*AVAILABLE RECORDS:*
════
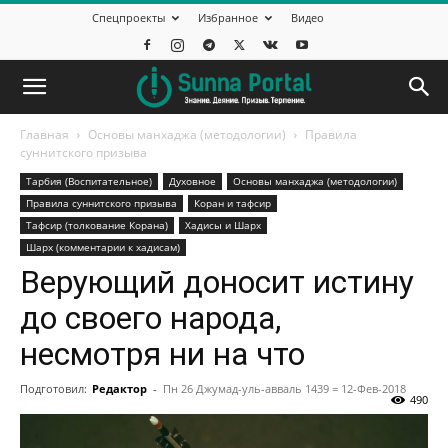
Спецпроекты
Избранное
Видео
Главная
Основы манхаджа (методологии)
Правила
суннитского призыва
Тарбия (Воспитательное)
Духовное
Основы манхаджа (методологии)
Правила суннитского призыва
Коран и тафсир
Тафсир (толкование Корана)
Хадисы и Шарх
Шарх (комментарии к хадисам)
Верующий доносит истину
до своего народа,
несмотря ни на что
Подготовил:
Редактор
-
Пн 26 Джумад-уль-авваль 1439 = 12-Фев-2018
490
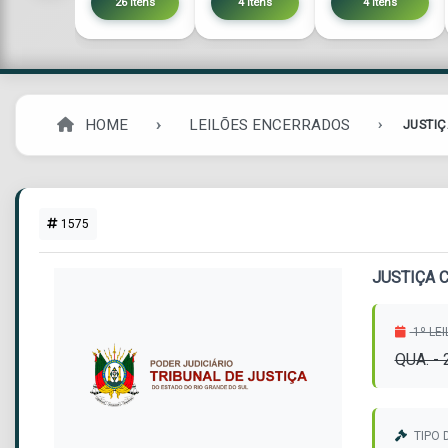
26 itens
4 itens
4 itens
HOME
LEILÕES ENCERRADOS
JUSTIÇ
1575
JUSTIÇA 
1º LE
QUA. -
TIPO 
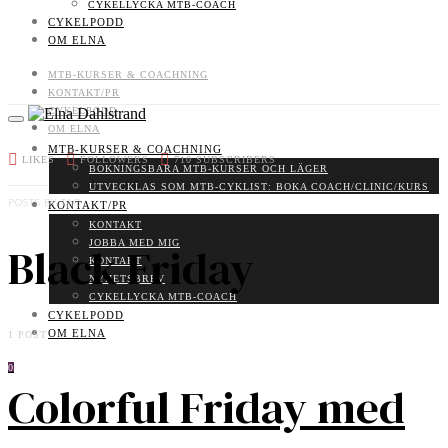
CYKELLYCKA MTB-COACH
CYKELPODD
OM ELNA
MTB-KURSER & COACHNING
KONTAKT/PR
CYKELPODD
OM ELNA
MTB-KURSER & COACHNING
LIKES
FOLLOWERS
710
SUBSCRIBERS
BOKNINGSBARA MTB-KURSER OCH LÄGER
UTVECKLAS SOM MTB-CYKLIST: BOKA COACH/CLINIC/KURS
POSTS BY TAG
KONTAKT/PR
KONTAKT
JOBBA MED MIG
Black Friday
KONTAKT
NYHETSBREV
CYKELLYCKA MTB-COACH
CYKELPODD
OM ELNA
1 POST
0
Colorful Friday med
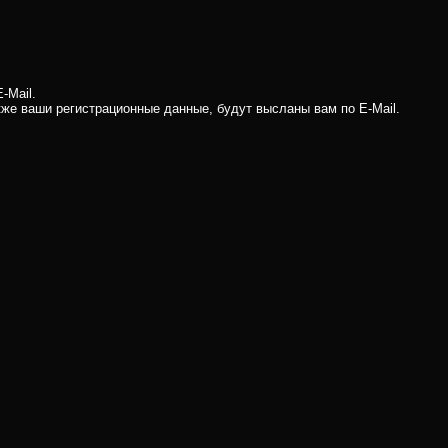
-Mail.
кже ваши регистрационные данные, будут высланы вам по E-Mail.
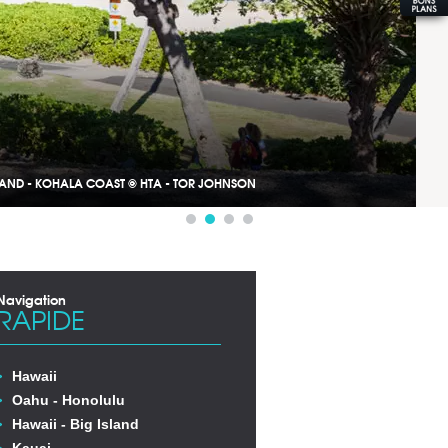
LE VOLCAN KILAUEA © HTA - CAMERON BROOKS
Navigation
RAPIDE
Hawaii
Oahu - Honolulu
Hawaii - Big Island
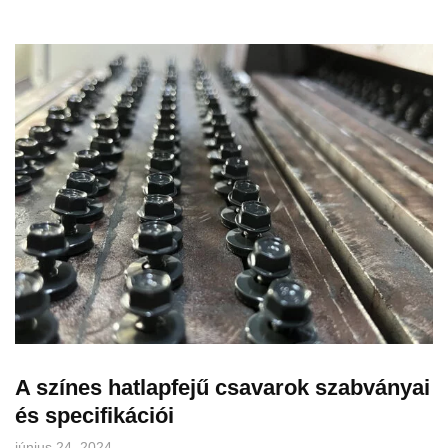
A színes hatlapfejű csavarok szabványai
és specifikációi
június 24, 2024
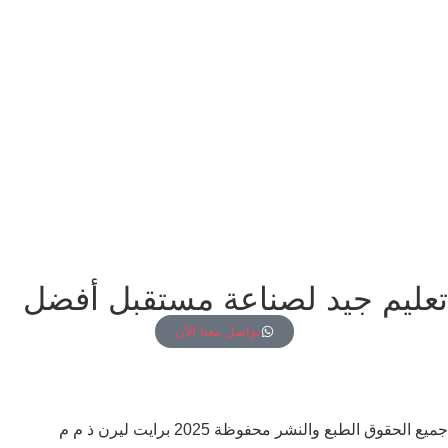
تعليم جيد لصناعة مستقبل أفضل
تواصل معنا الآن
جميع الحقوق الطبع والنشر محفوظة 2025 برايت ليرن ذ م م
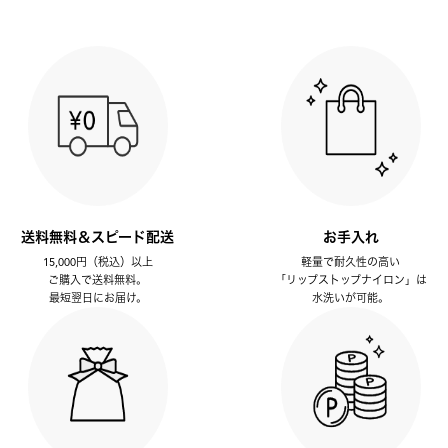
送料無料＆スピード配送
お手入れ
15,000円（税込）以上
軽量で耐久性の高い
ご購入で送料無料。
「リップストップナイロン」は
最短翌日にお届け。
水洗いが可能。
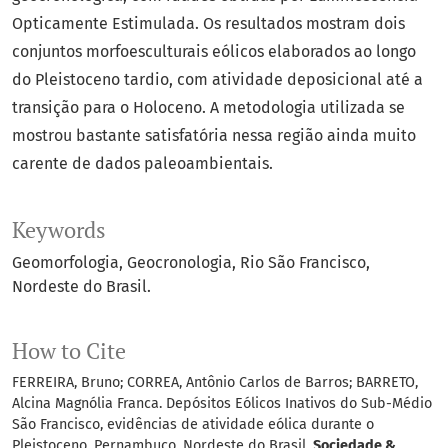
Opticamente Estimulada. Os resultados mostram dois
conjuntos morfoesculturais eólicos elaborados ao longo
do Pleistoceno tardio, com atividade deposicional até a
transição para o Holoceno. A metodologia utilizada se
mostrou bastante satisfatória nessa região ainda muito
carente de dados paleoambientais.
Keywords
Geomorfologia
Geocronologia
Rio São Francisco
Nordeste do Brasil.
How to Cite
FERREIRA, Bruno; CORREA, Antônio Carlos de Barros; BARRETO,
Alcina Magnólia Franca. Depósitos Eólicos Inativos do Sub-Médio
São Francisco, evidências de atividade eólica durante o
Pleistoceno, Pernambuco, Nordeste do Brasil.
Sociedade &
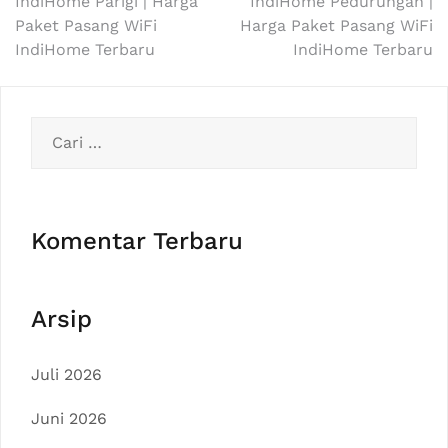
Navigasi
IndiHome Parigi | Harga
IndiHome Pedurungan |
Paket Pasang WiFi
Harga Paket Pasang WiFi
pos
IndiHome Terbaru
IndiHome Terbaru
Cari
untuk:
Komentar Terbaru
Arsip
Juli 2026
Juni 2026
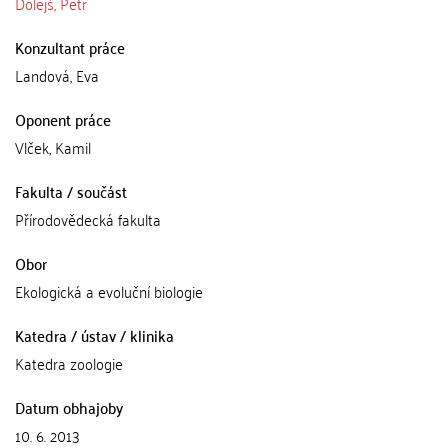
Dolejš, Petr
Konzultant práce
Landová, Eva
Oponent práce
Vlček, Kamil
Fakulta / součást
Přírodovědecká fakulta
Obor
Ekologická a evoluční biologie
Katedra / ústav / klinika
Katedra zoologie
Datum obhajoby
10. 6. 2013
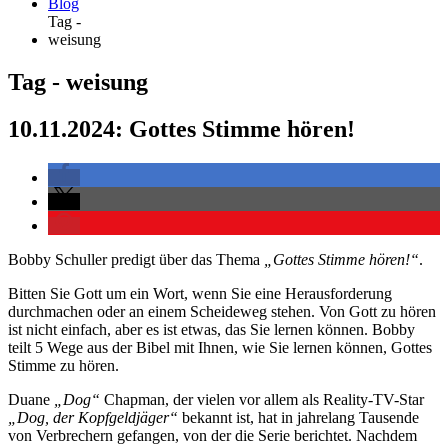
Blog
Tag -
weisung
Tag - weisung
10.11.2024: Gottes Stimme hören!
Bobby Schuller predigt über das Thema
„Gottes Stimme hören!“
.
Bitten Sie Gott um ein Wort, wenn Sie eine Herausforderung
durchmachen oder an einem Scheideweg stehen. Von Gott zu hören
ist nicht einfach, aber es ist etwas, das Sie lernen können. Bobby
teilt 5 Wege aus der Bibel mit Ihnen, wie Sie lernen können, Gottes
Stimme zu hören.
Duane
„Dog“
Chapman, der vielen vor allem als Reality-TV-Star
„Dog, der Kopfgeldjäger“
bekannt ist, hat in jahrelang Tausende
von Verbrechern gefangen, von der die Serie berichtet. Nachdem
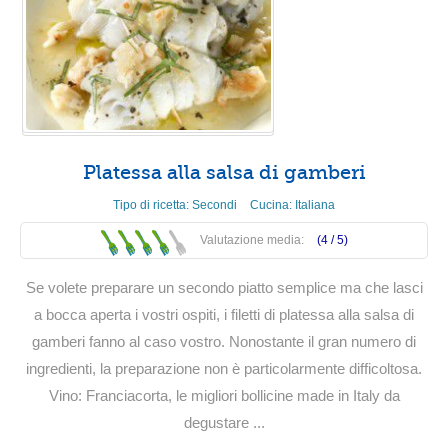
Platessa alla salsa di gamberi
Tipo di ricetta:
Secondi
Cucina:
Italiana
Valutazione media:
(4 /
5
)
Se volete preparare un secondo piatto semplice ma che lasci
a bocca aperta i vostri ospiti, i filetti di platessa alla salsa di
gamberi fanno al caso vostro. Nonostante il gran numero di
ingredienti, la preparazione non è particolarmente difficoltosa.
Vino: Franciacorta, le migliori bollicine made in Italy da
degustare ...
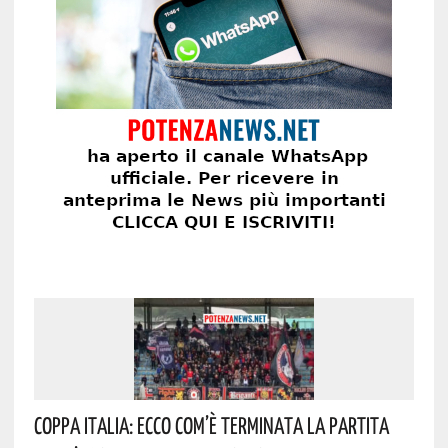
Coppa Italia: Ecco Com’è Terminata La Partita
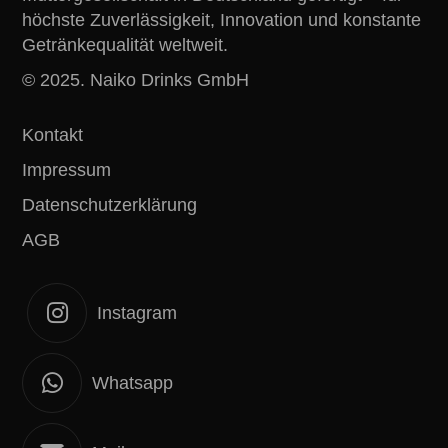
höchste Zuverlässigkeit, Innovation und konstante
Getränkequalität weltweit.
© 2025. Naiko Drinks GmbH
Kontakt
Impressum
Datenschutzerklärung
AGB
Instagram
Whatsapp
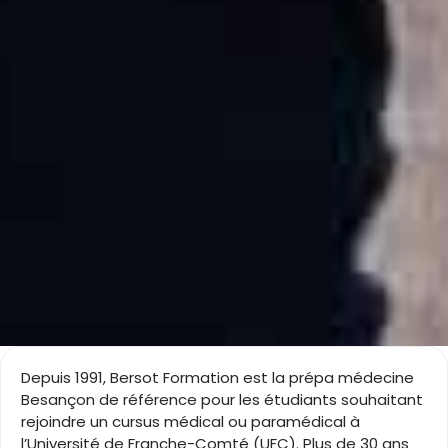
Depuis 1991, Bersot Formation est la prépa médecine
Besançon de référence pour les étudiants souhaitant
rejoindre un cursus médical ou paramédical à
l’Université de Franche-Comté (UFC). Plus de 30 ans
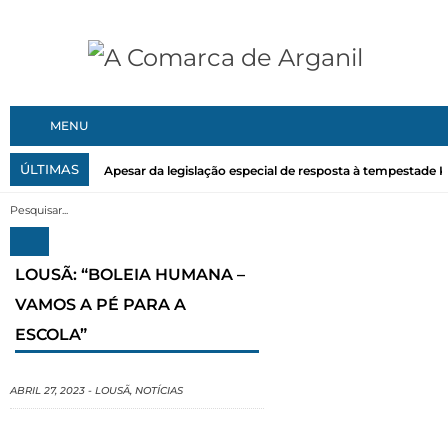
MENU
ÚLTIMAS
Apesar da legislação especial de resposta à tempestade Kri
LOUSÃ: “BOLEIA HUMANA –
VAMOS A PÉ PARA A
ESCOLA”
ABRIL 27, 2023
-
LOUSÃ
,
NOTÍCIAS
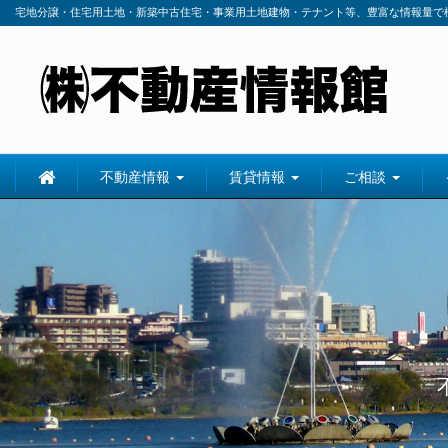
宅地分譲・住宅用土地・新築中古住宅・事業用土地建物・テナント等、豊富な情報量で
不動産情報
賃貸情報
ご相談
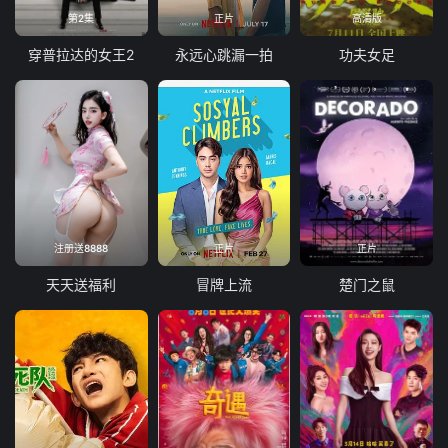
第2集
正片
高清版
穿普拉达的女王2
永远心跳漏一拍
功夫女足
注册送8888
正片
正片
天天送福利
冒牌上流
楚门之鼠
════
*TRY IT:* Anywhere the listing shows the word "salsa", copy the full line.

*ANSWER FOR THE TASK:*
Platessa alla salsa di gamberi
a bocca aperta i vostri ospiti, i filetti di platessa alla salsa di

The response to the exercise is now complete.